From: Greg Kroah-Hartman
Date: Thu Nov 29 2018 - 07:54:27 EST


On Fri, Oct 26, 2018 at 03:39:47PM +0200, Stefan Schmidt wrote:
> Hello Greg.
>
> [Hope I am not to late for this]
>
> On 16/10/2018 19:09, Greg Kroah-Hartman wrote:
> > 4.9-stable review patch.
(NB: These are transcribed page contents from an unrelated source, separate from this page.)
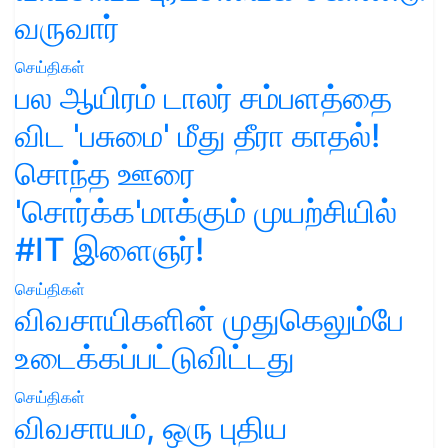
வருவார்
செய்திகள்
பல ஆயிரம் டாலர் சம்பளத்தை
விட 'பசுமை' மீது தீரா காதல்!
சொந்த ஊரை
'சொர்க்க'மாக்கும் முயற்சியில்
#IT இளைஞர்!
செய்திகள்
விவசாயிகளின் முதுகெலும்பே
உடைக்கப்பட்டுவிட்டது
செய்திகள்
விவசாயம், ஒரு புதிய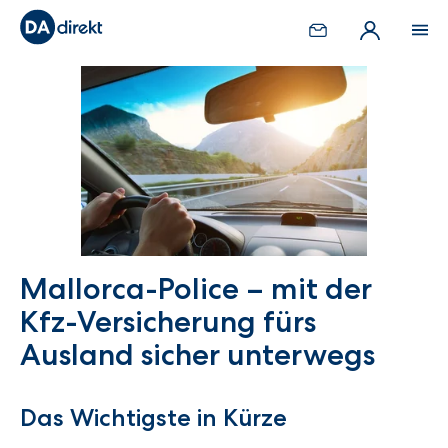
Mallorca-Police – mit der
Kfz-Versicherung fürs
Ausland sicher unterwegs
Das Wichtigste in Kürze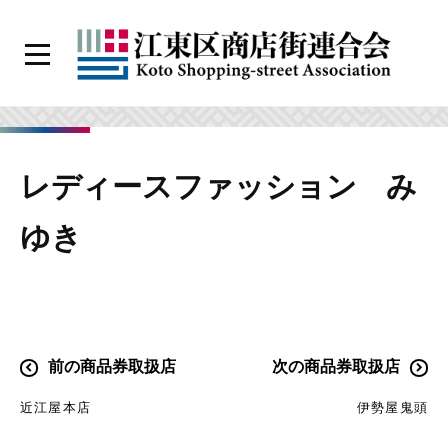
コ
ン
メ
テ
ニ
江
ン
ュ
ー
東
ツ
区
へ
レディースファッション み
商
ス
店
キ
ゆき
街
ッ
連
プ
合
会
投
前の商品券取扱店
次の商品券取扱店
稿
近江屋本店
伊勢屋鬼頭
ナ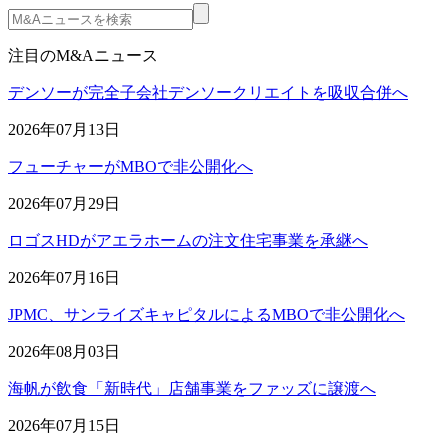
注目のM&Aニュース
デンソーが完全子会社デンソークリエイトを吸収合併へ
2026年07月13日
フューチャーがMBOで非公開化へ
2026年07月29日
ロゴスHDがアエラホームの注文住宅事業を承継へ
2026年07月16日
JPMC、サンライズキャピタルによるMBOで非公開化へ
2026年08月03日
海帆が飲食「新時代」店舗事業をファッズに譲渡へ
2026年07月15日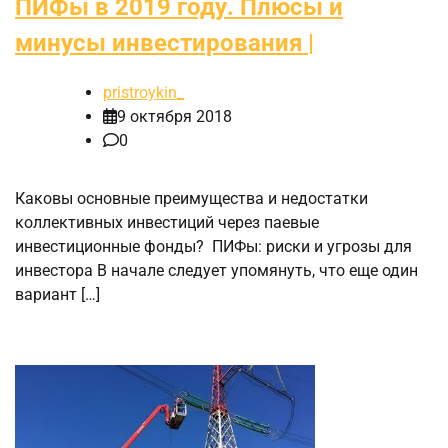
ПИФы в 2019 году. Плюсы и
минусы инвестирования |
pristroykin_
9 октября 2018
0
Каковы основные преимущества и недостатки
коллективных инвестиций через паевые
инвестиционные фонды? ПИФы: риски и угрозы для
инвестора В начале следует упомянуть, что еще один
вариант […]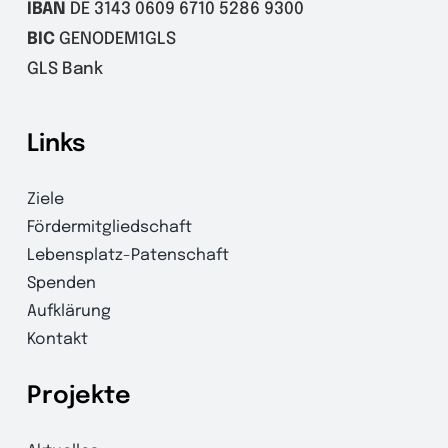
IBAN
DE 3143 0609 6710 5286 9300
BIC
GENODEM1GLS
GLS Bank
Links
Ziele
Fördermitgliedschaft
Lebensplatz-Patenschaft
Spenden
Aufklärung
Kontakt
Projekte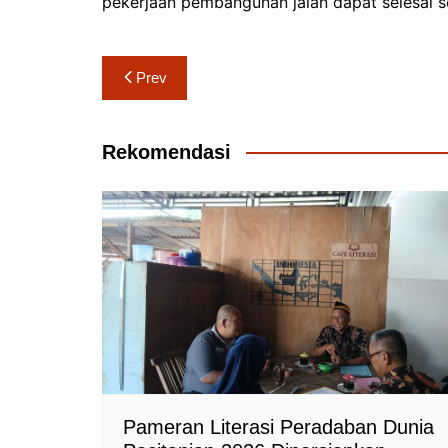
pekerjaan pembangunan jalan dapat selesai 
Navigasi
Prev
pos
Rekomendasi
Pameran Literasi Peradaban Dunia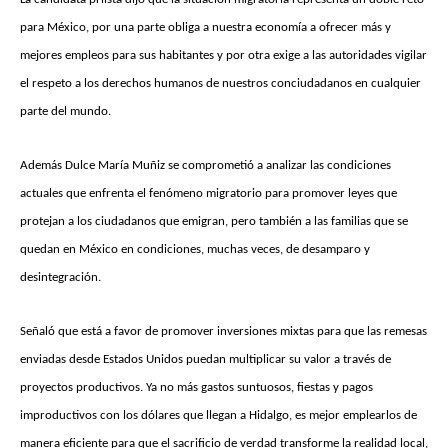
para México, por una parte obliga a nuestra economía a ofrecer más y
mejores empleos para sus habitantes y por otra exige a las autoridades vigilar
el respeto a los derechos humanos de nuestros conciudadanos en cualquier
parte del mundo.
Además Dulce María Muñiz se comprometió a analizar las condiciones
actuales que enfrenta el fenómeno migratorio para promover leyes que
protejan a los ciudadanos que emigran, pero también a las familias que se
quedan en México en condiciones, muchas veces, de desamparo y
desintegración.
Señaló que está a favor de promover inversiones mixtas para que las remesas
enviadas desde Estados Unidos puedan multiplicar su valor a través de
proyectos productivos. Ya no más gastos suntuosos, fiestas y pagos
improductivos con los dólares que llegan a Hidalgo, es mejor emplearlos de
manera eficiente para que el sacrificio de verdad transforme la realidad local,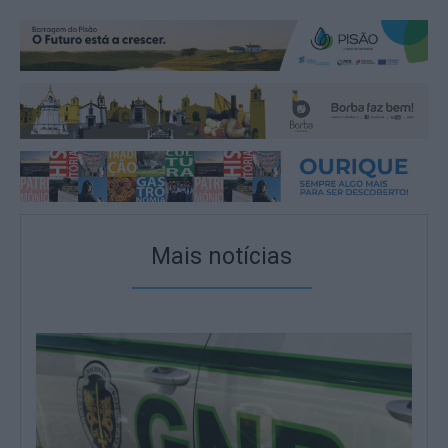
Mais notícias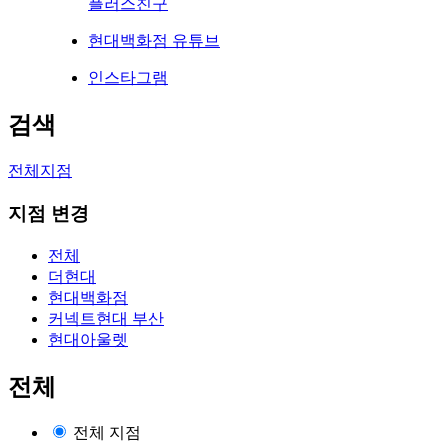
플러스친구
현대백화점 유튜브
인스타그램
검색
전체지점
지점 변경
전체
더현대
현대백화점
커넥트현대 부산
현대아울렛
전체
전체 지점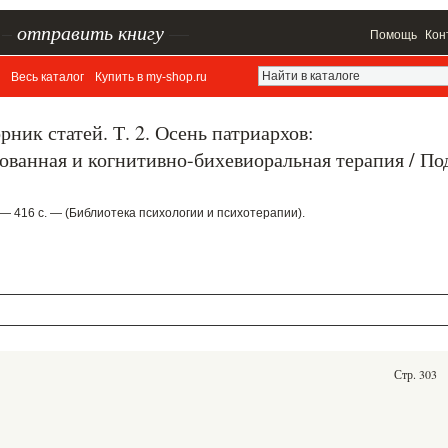
–
отправить книгу
—
Помощь
Кон
Весь каталог
Купить в my-shop.ru
ник статей. Т. 2. Осень патриархов:
ванная и когнитивно-бихевиоральная терапия / По
 — 416 с. — (Библиотека психологии и психотерапии).
Стр. 303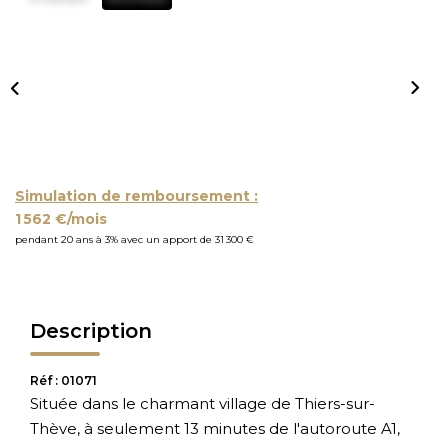
Simulation de remboursement :
1 562 €/mois
pendant 20 ans à 3% avec un apport de 31 300 €
Description
Réf : 01071
Située dans le charmant village de Thiers-sur-
Thève, à seulement 13 minutes de l'autoroute A1,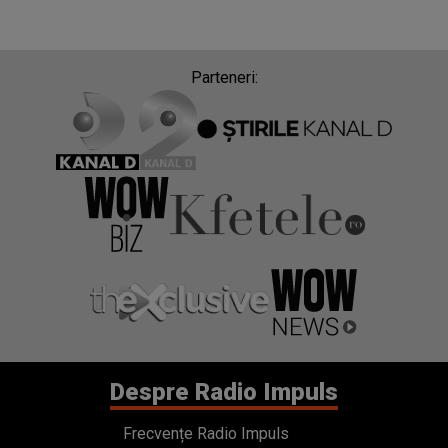
Parteneri:
Despre Radio Impuls
Frecvențe Radio Impuls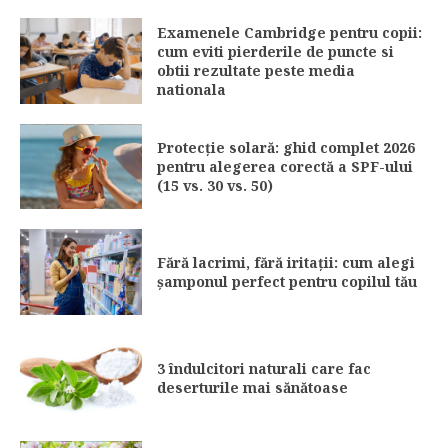
Examenele Cambridge pentru copii:
cum eviti pierderile de puncte si
obtii rezultate peste media
nationala
Protecție solară: ghid complet 2026
pentru alegerea corectă a SPF-ului
(15 vs. 30 vs. 50)
Fără lacrimi, fără iritații: cum alegi
șamponul perfect pentru copilul tău
3 îndulcitori naturali care fac
deserturile mai sănătoase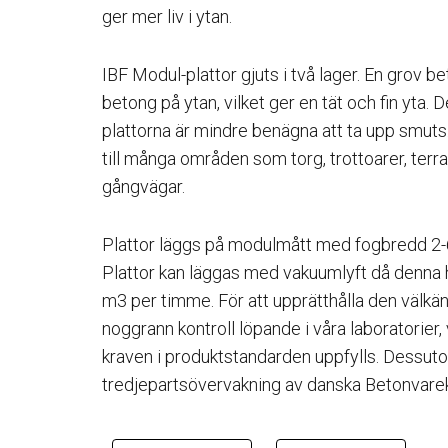
ger mer liv i ytan.
IBF Modul-plattor gjuts i två lager. En grov be
betong på ytan, vilket ger en tät och fin yta. 
plattorna är mindre benägna att ta upp smuts
till många områden som torg, trottoarer, terr
gångvägar.
Plattor läggs på modulmått med fogbredd 2-
Plattor kan läggas med vakuumlyft då denna h
m3 per timme. För att upprätthålla den välkän
noggrann kontroll löpande i våra laboratorier, v
kraven i produktstandarden uppfylls. Dessuto
tredjepartsövervakning av danska Betonvarek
If anyone has any objections, please let me know.
> >
> > ------------------
> >
> > From: Eric Dumazet <edumazet@xxxxxxxxxx>
> >
> > Some applications still rely on IP fragmentation, and to be fair linux
> > reassembly unit is not working under any serious load.
> >
> > It uses static hash tables of 1024 buckets, and up to 128 items per bucket (!!!)
> >
> > A work queue is supposed to garbage collect items when host is under memory
> > pressure, and doing a hash rebuild, changing seed used in hash computations.
> >
> > This work queue blocks softirqs for up to 25 ms when doing a hash rebuild,
> > occurring every 5 seconds if host is under fire.
> >
> > Then there is the problem of sharing this hash table for all netns.
> >
> > It is time to switch to rhashtables, and allocate one of them per netns
> > to speedup netns dismantle, since this is a critical metric these days.
> >
> > Lookup is now using RCU. A followup patch will even remove
> > the refcount hold/release left from prior implementation and save
> > a couple of atomic operations.
> >
> > Before this patch, 16 cpus (16 RX queue NIC) could not handle more
> > than 1 Mpps frags DDOS.
> >
> > After the patch, I reach 9 Mpps without any tuning, and can use up to 2GB
> > of storage for the fragments (exact number depends on frags being evicted
> > after timeout)
> >
> > $ grep FRAG /proc/net/sockstat
> > FRAG: inuse 1966916 memory 2140004608
> >
> > A followup patch will change the limits for 64bit arches.
> >
> > Signed-off-by: Eric Dumazet <edumazet@xxxxxxxxxx>
> > Cc: Kirill Tkhai <ktkhai@xxxxxxxxxxxxx>
> > Cc: Herbert Xu <herbert@xxxxxxxxxxxxxxxxxxx>
> > Cc: Florian Westphal <fw@xxxxxxxxx>
> > Cc: Jesper Dangaard Brouer <brouer@xxxxxxxxxx>
> > Cc: Alexander Aring <alex.aring@xxxxxxxxx>
> > Cc: Stefan Schmidt <stefan@xxxxxxxxxxxxxxx>
> > Signed-off-by: David S. Miller <davem@xxxxxxxxxxxxx>
> > (cherry picked from commit 648700f76b03b7e8149d13cc2bdb3355035258a9)
> > Signed-off-by: Greg Kroah-Hartman <gregkh@xxxxxxxxxxxxxxxxxxx>
> > ---
> > Documentation/networking/ip-sysctl.txt | 7
> > include/net/inet_frag.h | 81 +++----
> > include/net/ipv6.h | 16 -
> > net/ieee802154/6lowpan/6lowpan_i.h | 26 --
> > net/ieee802154/6lowpan/reassembly.c | 91 +++-----
> > net/ipv4/inet_fragment.c | 349 ++++++--------------------------
> > net/ipv4/ip_fragment.c | 112 ++++------
> > net/ipv6/netfilter/nf_conntrack_reasm.c | 51 +---
> > net/ipv6/reassembly.c | 110 ++++------
> > 9 files changed, 267 insertions(+), 576 deletions(-)
> >
>
> When this patch hit master a while back we had to address a regression
> in the ieee802514 6lowpan layer. It seems this fix is missing in the
> backport series (only looking at your patchset here, no the full tree).
>
> https://git.kernel.org/pub/scm/linux/kernel/git/davem/net.git/commit/?id=f18fa5de5ba7f1d6650951502bb96a6e4715a948
>
> I would appreciate if you could pull this into this series as well.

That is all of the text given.